(Input data Opens)

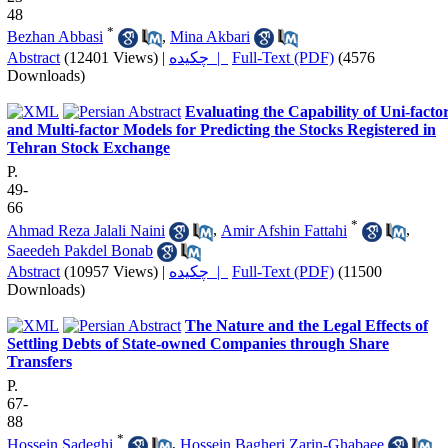
48
*
Bezhan Abbasi
,
Mina Akbari
Abstract
(12401 Views)
|
چکیده |
Full-Text (PDF)
(4576
Downloads)
Evaluating the Capability of Uni-facto
and Multi-factor Models for Predicting the Stocks Registered in
Tehran Stock Exchange
P.
49-
66
*
Ahmad Reza Jalali Naini
,
Amir Afshin Fattahi
,
Saeedeh Pakdel Bonab
Abstract
(10957 Views)
|
چکیده |
Full-Text (PDF)
(11500
Downloads)
The Nature and the Legal Effects of
Settling Debts of State-owned Companies through Share
Transfers
P.
67-
88
*
Hossein Sadeghi
,
Hossein Bagheri Zarin-Ghabaee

(Input data Closes)

• **Directions for this task**:
Each line above is to be repeated exactly as written; no picture is carried over.

• **Reply to the task**:
48
*
Bezhan Abbasi
,
Mina Akbari
Abstract
(12401 Views)
|
چکیده |
Full-Text (PDF)
(4576
Downloads)
Evaluating the Capability of Uni-facto
and Multi-factor Models for Predicting the Stocks Registered in
Tehran Stock Exchange
P.
49-
66
*
Ahmad Reza Jalali Naini
,
Amir Afshin Fattahi
,
Saeedeh Pakdel Bonab
Abstract
(10957 Views)
|
چکیده |
Full-Text (PDF)
(11500
Downloads)
The Nature and the Legal Effects of
Settling Debts of State-owned Companies through Share
Transfers
P.
67-
88
*
Hossein Sadeghi
,
Hossein Bagheri Zarin-Ghabaee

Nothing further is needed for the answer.